UMC new Wellness Center opens this school year for students
CROOKSTON--In the past, options for students looking for a workout on the University of Minnesota-Crookston campus were limited. They had to use the athletics facility, meaning students didn't have access to some fitness necessities such as the l...
CROOKSTON-In the past, options for students looking for a workout on the University of Minnesota-Crookston campus were limited.
They had to use the athletics facility, meaning students didn't have access to some fitness necessities such as the locker rooms, and the school's few intramural sports team couldn't start activities until late in the evening.
But when UMC students return to campus for class Tuesday, a new $15 million wellness center awaits them.
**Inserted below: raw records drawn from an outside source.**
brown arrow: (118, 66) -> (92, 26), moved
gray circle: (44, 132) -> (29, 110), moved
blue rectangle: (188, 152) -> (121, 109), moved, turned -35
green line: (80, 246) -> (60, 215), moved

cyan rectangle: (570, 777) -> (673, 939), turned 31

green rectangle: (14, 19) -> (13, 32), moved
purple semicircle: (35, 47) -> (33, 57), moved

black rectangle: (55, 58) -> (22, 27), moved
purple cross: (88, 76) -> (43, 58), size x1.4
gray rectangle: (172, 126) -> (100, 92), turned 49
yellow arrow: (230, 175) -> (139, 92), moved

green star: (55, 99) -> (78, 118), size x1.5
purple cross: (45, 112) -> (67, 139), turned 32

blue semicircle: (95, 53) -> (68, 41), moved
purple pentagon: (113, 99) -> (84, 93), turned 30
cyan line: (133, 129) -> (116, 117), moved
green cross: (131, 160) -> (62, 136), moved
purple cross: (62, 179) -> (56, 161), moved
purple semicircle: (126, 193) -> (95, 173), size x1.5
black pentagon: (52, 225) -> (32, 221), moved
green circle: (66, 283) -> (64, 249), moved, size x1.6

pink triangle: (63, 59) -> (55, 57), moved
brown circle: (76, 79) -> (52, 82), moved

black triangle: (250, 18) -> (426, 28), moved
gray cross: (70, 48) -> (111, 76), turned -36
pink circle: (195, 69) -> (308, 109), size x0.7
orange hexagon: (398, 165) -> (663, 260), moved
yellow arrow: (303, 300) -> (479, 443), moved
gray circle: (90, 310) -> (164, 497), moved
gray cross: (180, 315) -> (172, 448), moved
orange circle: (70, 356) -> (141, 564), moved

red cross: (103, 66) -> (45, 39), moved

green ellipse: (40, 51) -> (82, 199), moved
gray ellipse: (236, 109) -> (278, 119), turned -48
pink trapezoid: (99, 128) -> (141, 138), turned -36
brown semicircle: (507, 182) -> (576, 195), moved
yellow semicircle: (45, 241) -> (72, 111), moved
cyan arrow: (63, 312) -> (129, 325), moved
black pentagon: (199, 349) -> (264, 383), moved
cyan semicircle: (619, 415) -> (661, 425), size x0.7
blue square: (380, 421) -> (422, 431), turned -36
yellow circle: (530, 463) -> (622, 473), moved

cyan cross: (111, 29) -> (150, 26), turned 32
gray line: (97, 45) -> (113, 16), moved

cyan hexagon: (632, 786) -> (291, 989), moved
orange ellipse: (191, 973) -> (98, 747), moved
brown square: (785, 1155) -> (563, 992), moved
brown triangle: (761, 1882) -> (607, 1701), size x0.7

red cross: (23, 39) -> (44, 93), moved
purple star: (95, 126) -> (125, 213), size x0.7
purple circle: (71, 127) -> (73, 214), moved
"With this building we're starting not quite from scratch, but pretty close," said Patrick Troumbley, the director of the new wellness center.
Completed in June 2016, the 36,000-square-foot Wellness Center provides UMC students with high-end equipment and some of the latest technologies in the industry.
The building features a two-court gymnasium that will allow users to play sports ranging from basketball, badminton, volleyball, tennis and indoor soccer, along with a second-floor running and walking track; general locker rooms; a multipurpose room for group exercise; areas for weightlifting, fitness and cardio workouts; and a classroom.
The classroom, which is centered on UMC's exercise science and wellness major, includes exercise physiology equipment where students will get experience using various types machines that can provide a full spectrum of health and fitness analyses, as well as hydration levels and muscle/fat composition.
"This equipment in this room would typically be available only to graduate students at other universities," Troumbley said. "So we feel very fortunate to have it here."
The cardio and weight machines, primarily Life Fitness and Woodway brands, feature scanning codes that allow smartphones to use apps for fitness tracking and circuit training. Students can also download and track their cardiovascular workouts.
New technology, such as the scanning codes, are used throughout the building in order for the building to be as energy-efficient as possible and provide students with the best workout they can, Troumbley said.
Some of those technology features include, a fitness-on-demand video kiosk with an initial database of more than 125 pre-recorded exercise routines, LED lighting that is motion- and daylight-controlled, bird-safe glass, solar panels on the roof that produce up to 10 percent of the building's electricity consumption and workout machines that are partially powered by a person using them.
"The quality you're getting here is better than just about anywhere else, without question," Troumbley said.
Having a dedicated space to student wellness also allows the university to add more intramural sports, something that was difficult to do before the building.
Rob Silvers, the assistant director of the Wellness Center, said he wants to get a wide range of activities in the building, including club sports, team sports and more inclusive recreational activities, such as a wheelchair basketball team.
"We want to give people as many opportunities as possible," Silvers said. "This will allow students to expand their social life and this will add to the overall community as well."
Funding for the building was approved in the 2014 Minnesota Legislative Bonding Bill, which included a $10 million allocation for the Wellness Center. An additional $5 million was raised for the project through philanthropic efforts and university funding sources.